階猛

【階猛】「ネット」から「ネットワーク」へ-県内市町村ヒアリング

c3197287e0


9日、蓮舫代表をはじめ民進党本部と岩手県連のメンバー約20名で岩手県内の台風被害の状況を調査しました。災害直後は交通網の寸断により到達できなかった、野田村の安家川の河口にあるサケ・マスのふ化場にも伺いました。上流から大量の土砂や流木が押し寄せ、周辺の施設、事務所、橋は壊滅的な被害を受けました。震災時の津波で全壊した施設を11億円かけて復旧し、サケの採卵や稚魚の放流が軌道に乗ってきた矢先のことでした。

ふ化場の周りに、産卵のために遡上してきたサケの群れが見えましたが、定置網も破壊され捕獲できません。サケが目の前にいるのに仕事ができない漁協の皆さんの無念さは察するに余りあります。震災復興の時と同等以上の支援が必要と感じました。

と同時に、「ネットワーク」という言葉をふと思い出しました。直訳すれば、「網」と「仕事」。まさに漁業ですが、通常は交通ネットワーク、通信ネットワークといった、地域どうしや人間どうしを何らかの手段で網の目のようにつないだ様子をネットワークと表現します。しかし、単に網の目のようにつなぐだけなら、「ワーク」という言葉は不要です。「インターネット」とは言いますが、「インターネットワーク」とは言いません。
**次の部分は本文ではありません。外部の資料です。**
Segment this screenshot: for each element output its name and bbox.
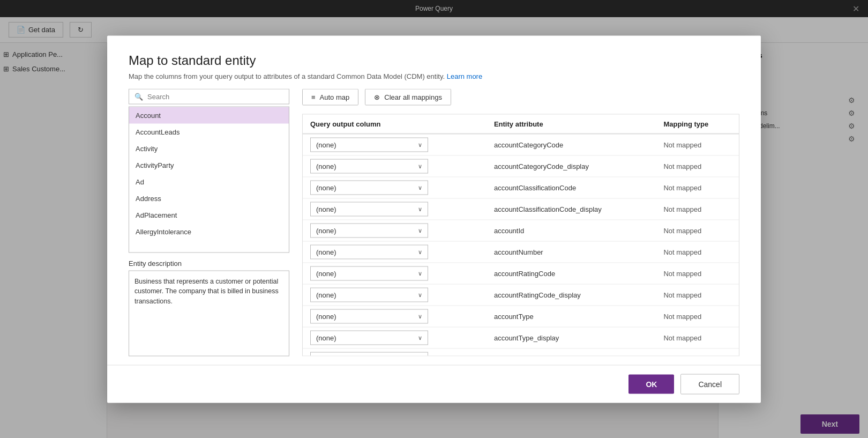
entity-item-activity[interactable]: Activity [129,140,289,157]
auto-map-button[interactable]: ≡ Auto map [302,88,358,105]
chevron-down-icon: ∨ [418,205,422,212]
query-col-dropdown-10[interactable]: (none) ∨ [310,352,428,355]
learn-more-link[interactable]: Learn more [447,72,482,80]
query-col-dropdown-7[interactable]: (none) ∨ [310,287,428,302]
col-header-query: Query output column [303,114,487,133]
chevron-down-icon: ∨ [418,162,422,169]
entity-item-activityparty[interactable]: ActivityParty [129,157,289,173]
chevron-down-icon: ∨ [418,270,422,277]
modal-dialog: Map to standard entity Map the columns f… [107,35,761,403]
mapping-table-body: (none) ∨ accountCategoryCode Not mapped [303,133,739,355]
query-col-dropdown-3[interactable]: (none) ∨ [310,202,428,216]
search-box: 🔍 [129,88,289,104]
query-col-dropdown-6[interactable]: (none) ∨ [310,266,428,280]
entity-description-label: Entity description [129,259,289,267]
entity-list: Account AccountLeads Activity ActivityPa… [129,106,289,253]
modal-subtitle: Map the columns from your query output t… [129,72,739,80]
modal-title: Map to standard entity [129,53,739,68]
query-col-dropdown-2[interactable]: (none) ∨ [310,180,428,195]
table-row: (none) ∨ accountRatingCode Not mapped [303,263,739,284]
table-row: (none) ∨ accountId Not mapped [303,220,739,241]
table-row: (none) ∨ accountType_display Not mapped [303,327,739,348]
mapping-table-scroll[interactable]: Query output column Entity attribute Map… [303,114,739,355]
table-row: (none) ∨ address1AddressId Not mapped [303,348,739,356]
entity-panel: 🔍 Account AccountLeads Activity Activity… [129,88,289,356]
entity-item-accountleads[interactable]: AccountLeads [129,123,289,140]
chevron-down-icon: ∨ [418,313,422,320]
modal-header: Map to standard entity Map the columns f… [107,35,761,88]
table-header: Query output column Entity attribute Map… [303,114,739,133]
chevron-down-icon: ∨ [418,141,422,148]
chevron-down-icon: ∨ [418,334,422,341]
table-row: (none) ∨ accountCategoryCode_display Not… [303,155,739,177]
clear-icon: ⊗ [374,93,380,101]
query-col-dropdown-4[interactable]: (none) ∨ [310,223,428,237]
chevron-down-icon: ∨ [418,248,422,255]
query-col-dropdown-8[interactable]: (none) ∨ [310,309,428,323]
search-icon: 🔍 [134,92,143,100]
col-header-mapping: Mapping type [656,114,739,133]
table-row: (none) ∨ accountNumber Not mapped [303,241,739,263]
automap-icon: ≡ [311,93,316,101]
mapping-toolbar: ≡ Auto map ⊗ Clear all mappings [302,88,739,105]
entity-item-allergyintolerance[interactable]: AllergyIntolerance [129,223,289,240]
chevron-down-icon: ∨ [418,291,422,298]
cancel-button[interactable]: Cancel [680,374,739,394]
table-row: (none) ∨ accountClassificationCode_displ… [303,198,739,220]
query-col-dropdown-0[interactable]: (none) ∨ [310,137,428,152]
table-row: (none) ∨ accountRatingCode_display Not m… [303,284,739,306]
query-col-dropdown-1[interactable]: (none) ∨ [310,159,428,173]
table-row: (none) ∨ accountClassificationCode Not m… [303,177,739,198]
entity-item-adplacement[interactable]: AdPlacement [129,206,289,223]
col-header-entity: Entity attribute [487,114,656,133]
clear-mappings-button[interactable]: ⊗ Clear all mappings [365,88,451,105]
ok-button[interactable]: OK [628,374,674,394]
modal-footer: OK Cancel [107,365,761,403]
entity-item-ad[interactable]: Ad [129,173,289,190]
chevron-down-icon: ∨ [418,227,422,234]
entity-item-address[interactable]: Address [129,190,289,206]
entity-description-box: Business that represents a customer or p… [129,270,289,356]
mapping-table-container: Query output column Entity attribute Map… [302,114,739,356]
modal-body: 🔍 Account AccountLeads Activity Activity… [107,88,761,365]
mapping-table: Query output column Entity attribute Map… [303,114,739,355]
entity-item-account[interactable]: Account [129,107,289,123]
search-input[interactable] [147,92,283,100]
mapping-panel: ≡ Auto map ⊗ Clear all mappings Query ou… [302,88,739,356]
table-row: (none) ∨ accountType Not mapped [303,306,739,327]
query-col-dropdown-5[interactable]: (none) ∨ [310,244,428,259]
query-col-dropdown-9[interactable]: (none) ∨ [310,330,428,345]
table-row: (none) ∨ accountCategoryCode Not mapped [303,133,739,155]
chevron-down-icon: ∨ [418,184,422,191]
「ネットワーク」と言う以上は、漁業のようにネット(網)とワーク(仕事)が一体となっている必要があります。国も地方も財政が厳しさを増し、人口が減少する中で、単に「ネット」を作るのではなく「ネットワーク」を作る知恵と実行力が地域発展のカギを握るのではないでしょうか。

毎年この時期、党岩手県連では、県内33市町村からの要望を伺い、県政や国政に反映させるためのヒアリング活動を実施しています。12日には、私と畑こうじ前衆議院議員、地元の自治体議員らで紫波町、雫石町、矢巾町、盛岡市、滝沢市を順次訪問し、首長はじめ自治体幹部の皆さんから様々な要望を伺いました。
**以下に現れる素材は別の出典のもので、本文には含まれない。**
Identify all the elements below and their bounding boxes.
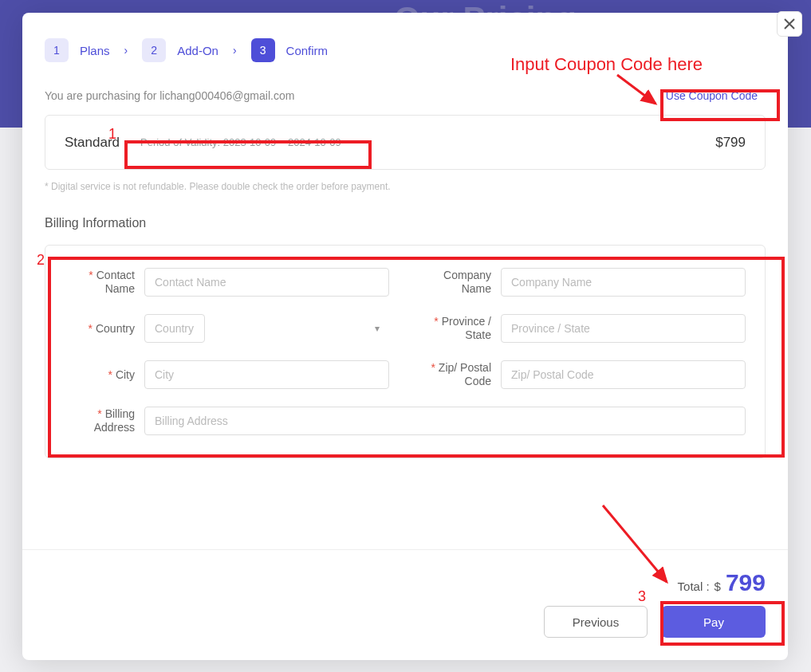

その中で、「ネット」を「ネットワーク」にするための支援要望が増えつつあります。例えば、高速道路という「ネット」に簡易なインターチェンジを作って人を呼び寄せ、商業や観光業などの「ワーク」を増やしたり、バイパスという「ネット」が完成して空洞化しつつある中心市街地周辺に「道の駅」を作り、新たな「ワーク」を生み出したりなどです。

民進党も、国会議員、自治体議員が結びつき、一緒に仕事をする「ネットワーク」型の組織になる必要があります。そのために、岩手県連が率先して活動し、災害調査や市町村ヒアリングで頂いた要望を一つでも多く形にしていきたいと思います。